New analysis on a wooden sculpture discovered more than 100 years ago shows it's much older than previously thought – and could be one of the earliest relics we have showing the face of an evil spiritual force.
The 5-metre (16.4-foot) long idol, originally pulled from a peat bog near the Russian city of Yekaterinburg in 1894, is now said to be some 11,000 years old. For context, that's twice as old as the Great Pyramids of Egypt.
What's more, as well as recalculating the date of the artefact, the study has identified an extra face along the body of the wood, alongside several others and a human-like visage on top. These could represent evil spirits or demons, the researchers say.

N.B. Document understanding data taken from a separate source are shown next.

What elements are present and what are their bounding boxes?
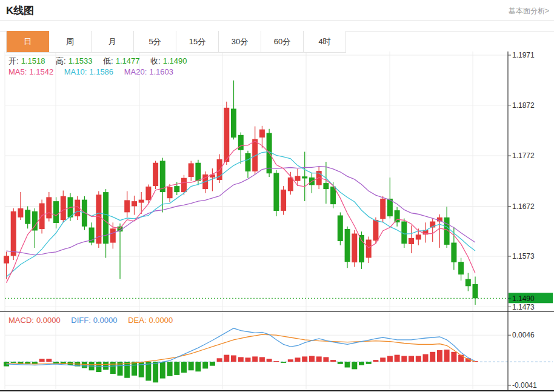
candle-body: [416, 234, 421, 239]
macd-histogram-bar: [181, 362, 187, 373]
candle-body: [323, 183, 329, 189]
candle-body: [380, 199, 385, 219]
interval-tabbar: 日周月5分15分30分60分4时: [6, 31, 346, 53]
macd-histogram-bar: [281, 362, 286, 363]
close-value: 1.1490: [163, 56, 187, 65]
macd-histogram-bar: [430, 352, 435, 362]
macd-histogram-bar: [189, 362, 194, 370]
candle-body: [25, 210, 30, 224]
candle-body: [167, 187, 173, 198]
ma5-value: 1.1542: [29, 67, 53, 76]
ma10-value: 1.1586: [89, 67, 113, 76]
macd-histogram-bar: [210, 362, 215, 366]
candle-body: [245, 153, 251, 171]
candle-body: [466, 279, 471, 287]
candle-body: [53, 201, 59, 223]
kline-page: { "page": { "title": "K线图", "link": "基本面…: [0, 0, 554, 392]
candle-body: [238, 135, 244, 150]
macd-histogram-bar: [96, 362, 101, 372]
candle-body: [458, 262, 464, 274]
candle-body: [409, 238, 414, 244]
macd-histogram-bar: [103, 362, 108, 370]
macd-histogram-bar: [18, 362, 23, 364]
tab-5分[interactable]: 5分: [134, 31, 176, 52]
candle-body: [145, 187, 151, 201]
candle-body: [4, 256, 9, 264]
macd-histogram-bar: [139, 362, 144, 377]
macd-histogram-bar: [231, 356, 236, 362]
macd-histogram-bar: [153, 362, 158, 382]
price-tick-label: 1.1473: [512, 303, 535, 311]
candle-body: [451, 243, 456, 263]
tab-60分[interactable]: 60分: [261, 31, 304, 52]
candle-body: [273, 173, 279, 211]
macd-histogram-bar: [401, 356, 407, 362]
macd-histogram-bar: [458, 355, 464, 362]
tab-4时[interactable]: 4时: [304, 31, 346, 52]
macd-histogram-bar: [124, 362, 130, 378]
macd-histogram-bar: [373, 360, 378, 362]
close-label: 收:: [150, 56, 161, 65]
candle-body: [32, 211, 38, 231]
candle-body: [224, 108, 229, 162]
macd-histogram-bar: [132, 362, 137, 376]
macd-tick-label: 0.0046: [512, 331, 535, 339]
macd-histogram-bar: [409, 356, 414, 362]
macd-histogram-bar: [110, 362, 116, 374]
candle-body: [61, 196, 66, 220]
macd-histogram-bar: [245, 357, 251, 362]
macd-histogram-bar: [160, 362, 165, 379]
price-tick-label: 1.1573: [512, 252, 535, 261]
dea-value: 0.0000: [149, 316, 173, 325]
macd-histogram-bar: [46, 359, 52, 362]
macd-histogram-bar: [288, 359, 293, 362]
candle-body: [132, 201, 137, 206]
candle-body: [18, 208, 23, 218]
candle-body: [11, 211, 16, 256]
macd-histogram-bar: [295, 357, 301, 362]
tab-15分[interactable]: 15分: [176, 31, 219, 52]
tab-周[interactable]: 周: [49, 31, 92, 52]
macd-histogram-bar: [39, 359, 45, 362]
price-tick-label: 1.1971: [512, 51, 535, 59]
macd-histogram-bar: [252, 356, 258, 362]
ma5-label: MA5:: [8, 67, 27, 76]
macd-tick-label: -0.0041: [512, 381, 537, 390]
macd-histogram-bar: [387, 356, 393, 362]
ohlc-legend: 开:1.1518 高:1.1533 低:1.1477 收:1.1490: [8, 56, 189, 67]
dea-label: DEA:: [128, 316, 146, 325]
macd-histogram-bar: [359, 362, 364, 365]
macd-histogram-bar: [224, 355, 229, 362]
macd-histogram-bar: [259, 357, 265, 362]
macd-histogram-bar: [444, 350, 450, 362]
candle-body: [110, 228, 116, 242]
candle-body: [295, 176, 301, 181]
candle-body: [124, 200, 130, 212]
macd-histogram-bar: [437, 350, 442, 362]
current-price-badge-label: 1.1490: [512, 294, 535, 303]
diff-value: 0.0000: [93, 316, 118, 325]
candle-body: [366, 240, 372, 258]
price-tick-label: 1.1772: [512, 151, 535, 160]
candle-body: [153, 163, 158, 186]
candle-body: [473, 284, 478, 298]
macd-histogram-bar: [195, 362, 201, 371]
candle-body: [302, 176, 307, 178]
macd-histogram-bar: [316, 356, 322, 362]
tab-30分[interactable]: 30分: [219, 31, 261, 52]
tab-月[interactable]: 月: [92, 31, 134, 52]
candle-body: [174, 186, 179, 192]
macd-histogram-bar: [167, 362, 173, 376]
macd-histogram-bar: [395, 355, 400, 362]
macd-histogram-bar: [273, 361, 279, 362]
candle-body: [82, 200, 87, 227]
macd-histogram-bar: [416, 356, 421, 362]
tab-日[interactable]: 日: [7, 31, 49, 52]
macd-histogram-bar: [423, 354, 429, 362]
macd-histogram-bar: [217, 358, 222, 362]
candle-body: [259, 130, 265, 138]
price-tick-label: 1.1672: [512, 202, 535, 211]
candle-body: [139, 200, 144, 203]
high-label: 高:: [56, 56, 66, 65]
macd-histogram-bar: [380, 357, 385, 362]
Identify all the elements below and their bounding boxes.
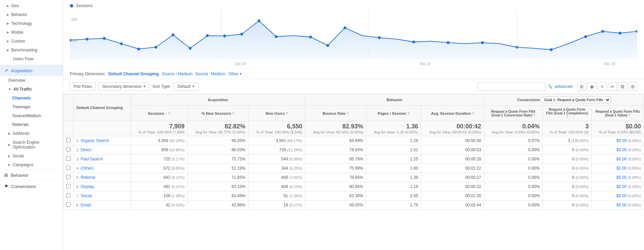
sidebar-item-custom[interactable]: ▶ Custom	[0, 37, 63, 46]
th-new-sessions[interactable]: % New Sessions ?	[187, 106, 248, 121]
y-label-500: 500	[71, 18, 77, 21]
sidebar-item-overview[interactable]: Overview	[0, 76, 63, 85]
primary-dim-source[interactable]: Source	[195, 72, 208, 76]
sidebar-item-users-flow[interactable]: Users Flow	[0, 54, 63, 63]
th-sessions[interactable]: Sessions ↓ ?	[131, 106, 187, 121]
channel-link[interactable]: Display	[81, 184, 94, 189]
arrow-icon: ▶	[7, 40, 9, 43]
summary-value: $0.00 % of Total: 0.00% ($0.00)	[592, 121, 644, 136]
row-checkbox[interactable]	[63, 145, 74, 155]
row-avg-duration: 00:02:44	[421, 201, 484, 210]
view-icon-list[interactable]: ≡	[598, 82, 607, 91]
advanced-link[interactable]: advanced	[555, 84, 572, 89]
row-new-users: 18 (0.27%)	[248, 201, 305, 210]
row-pages-session: 1.80	[366, 164, 421, 173]
channel-link[interactable]: (Other)	[81, 166, 94, 171]
chart-container: 500 250 ...	[70, 10, 637, 61]
channel-link[interactable]: Paid Search	[81, 157, 103, 161]
row-checkbox[interactable]	[63, 155, 74, 164]
sidebar-item-source-medium[interactable]: Source/Medium	[0, 111, 63, 120]
th-avg-duration[interactable]: Avg. Session Duration ?	[421, 106, 484, 121]
row-value: $0.00 (0.00%)	[592, 191, 644, 201]
sidebar-item-social[interactable]: ▶ Social	[0, 152, 63, 160]
arrow-icon: ▶	[8, 143, 11, 146]
table-row: 7. Social 109 (1.38%) 83.49% 91 (1.39%) …	[63, 191, 644, 201]
channel-link[interactable]: Referral	[81, 175, 95, 180]
summary-avg-duration: 00:00:42 Avg for View: 00:00:42 (0.00%)	[421, 121, 484, 136]
table-row: 4. (Other) 672 (8.50%) 51.19% 344 (5.25%…	[63, 164, 644, 173]
sidebar-main-acquisition[interactable]: ↗ Acquisition	[0, 65, 63, 76]
sidebar-item-treemaps[interactable]: Treemaps	[0, 103, 63, 111]
row-checkbox[interactable]	[63, 201, 74, 210]
search-icon[interactable]: 🔍	[548, 84, 553, 89]
sidebar-item-mobile[interactable]: ▶ Mobile	[0, 28, 63, 37]
row-checkbox[interactable]	[63, 136, 74, 145]
table-row: 6. Display 491 (6.21%) 83.10% 408 (6.23%…	[63, 182, 644, 191]
row-sessions: 672 (8.50%)	[131, 164, 187, 173]
view-icon-data[interactable]: ⊞	[628, 82, 637, 91]
sort-default-dropdown[interactable]: Default ▼	[174, 82, 199, 91]
sidebar-item-campaigns[interactable]: ▶ Campaigns	[0, 160, 63, 169]
row-new-users: 408 (6.23%)	[248, 182, 305, 191]
th-conv-rate[interactable]: Request a Quote Form Fills (Goal 1 Conve…	[484, 106, 542, 121]
channel-link[interactable]: Email	[81, 203, 91, 207]
sidebar-item-all-traffic[interactable]: ▼ All Traffic	[0, 85, 63, 94]
sidebar-item-benchmarking[interactable]: ▶ Benchmarking	[0, 46, 63, 54]
chart-dot	[550, 48, 553, 51]
row-new-sessions: 83.10%	[187, 182, 248, 191]
legend-label: Sessions	[76, 3, 93, 8]
sidebar-item-channels[interactable]: Channels	[0, 94, 63, 103]
search-input[interactable]	[477, 82, 546, 91]
row-checkbox[interactable]	[63, 164, 74, 173]
row-pages-session: 1.25	[366, 155, 421, 164]
channel-link[interactable]: Organic Search	[81, 138, 109, 143]
summary-sessions: 7,909 % of Total: 100.00% (7,909)	[131, 121, 187, 136]
sidebar-item-seo[interactable]: ▶ Search Engine Optimization	[0, 138, 63, 152]
row-value: $0.00 (0.00%)	[592, 164, 644, 173]
sidebar-main-behavior[interactable]: ⊞ Behavior	[0, 169, 63, 181]
view-icon-pie[interactable]: ◉	[587, 82, 596, 91]
summary-new-users: 6,550 % of Total: 100.00% (6,546)	[248, 121, 305, 136]
view-icon-compare[interactable]: ⇌	[608, 82, 617, 91]
view-icons: ⊞ ◉ ≡ ⇌ ⊠ ⊞	[577, 82, 637, 91]
row-checkbox[interactable]	[63, 191, 74, 201]
chart-area-fill	[70, 21, 637, 60]
row-sessions: 109 (1.38%)	[131, 191, 187, 201]
chart-dot	[412, 41, 415, 43]
th-bounce-rate[interactable]: Bounce Rate ?	[305, 106, 366, 121]
goal-select[interactable]: Goal 1: Request a Quote Form Fills	[541, 96, 611, 103]
view-icon-pivot[interactable]: ⊠	[618, 82, 627, 91]
sidebar: ▶ Geo ▶ Behavior ▶ Technology ▶ Mobile ▶…	[0, 0, 63, 250]
th-completions[interactable]: Request a Quote Form Fills (Goal 1 Compl…	[542, 106, 591, 121]
table-wrapper: Default Channel Grouping Acquisition Beh…	[63, 94, 644, 210]
th-new-users[interactable]: New Users ?	[248, 106, 305, 121]
view-icon-grid[interactable]: ⊞	[577, 82, 586, 91]
arrow-icon: ▶	[7, 31, 9, 34]
plot-rows-button[interactable]: Plot Rows	[70, 82, 96, 91]
sidebar-item-technology[interactable]: ▶ Technology	[0, 19, 63, 28]
secondary-dimension-dropdown[interactable]: Secondary dimension ▼	[98, 82, 150, 91]
arrow-icon: ▶	[8, 132, 11, 135]
th-conversions-group: Conversions Goal 1: Request a Quote Form…	[484, 94, 644, 106]
chevron-icon: ▼	[239, 72, 242, 76]
chevron-down-icon: ▼	[192, 85, 195, 88]
primary-dim-source-medium[interactable]: Source / Medium	[162, 72, 193, 76]
sidebar-main-conversions[interactable]: ⚑ Conversions	[0, 181, 63, 192]
sidebar-item-referrals[interactable]: Referrals	[0, 120, 63, 129]
sidebar-item-behavior[interactable]: ▶ Behavior	[0, 10, 63, 19]
primary-dim-active[interactable]: Default Channel Grouping	[108, 72, 159, 76]
th-value[interactable]: Request a Quote Form Fills (Goal 1 Value…	[592, 106, 644, 121]
chart-legend: Sessions	[70, 3, 637, 8]
row-checkbox[interactable]	[63, 182, 74, 191]
row-sessions: 42 (0.53%)	[131, 201, 187, 210]
arrow-icon: ▶	[8, 154, 11, 158]
channel-link[interactable]: Social	[81, 193, 92, 198]
chart-area: Sessions	[63, 0, 644, 69]
primary-dim-medium[interactable]: Medium	[211, 72, 226, 76]
sidebar-item-geo[interactable]: ▶ Geo	[0, 1, 63, 10]
primary-dim-other[interactable]: Other ▼	[228, 72, 242, 76]
sidebar-item-adwords[interactable]: ▶ AdWords	[0, 129, 63, 138]
channel-link[interactable]: Direct	[81, 147, 91, 152]
row-checkbox[interactable]	[63, 173, 74, 182]
th-pages-session[interactable]: Pages / Session ?	[366, 106, 421, 121]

Attaching a new date to the statue potentially changes the view of historians on how this kind of art originally began – it's significantly different to the more naturalistic images of the ice age, and at 11,000 years old, would have been carved out by hunter-gatherers rather than the farmers who followed in this part of the world.
"We have to conclude hunter-gatherers had complex ritual and expression of ideas," one of the researchers, archaeologist Thomas Terberger from the University of Göttingen in Germany, told Andrew Curry at Science.
"Ritual doesn't start with farming, but with hunter-gatherers."
Researchers were able to get a better fix on the date of the sculpture by taking samples from deeper inside the wood, beneath attempts to preserve the statue with some kind of glue or preservative.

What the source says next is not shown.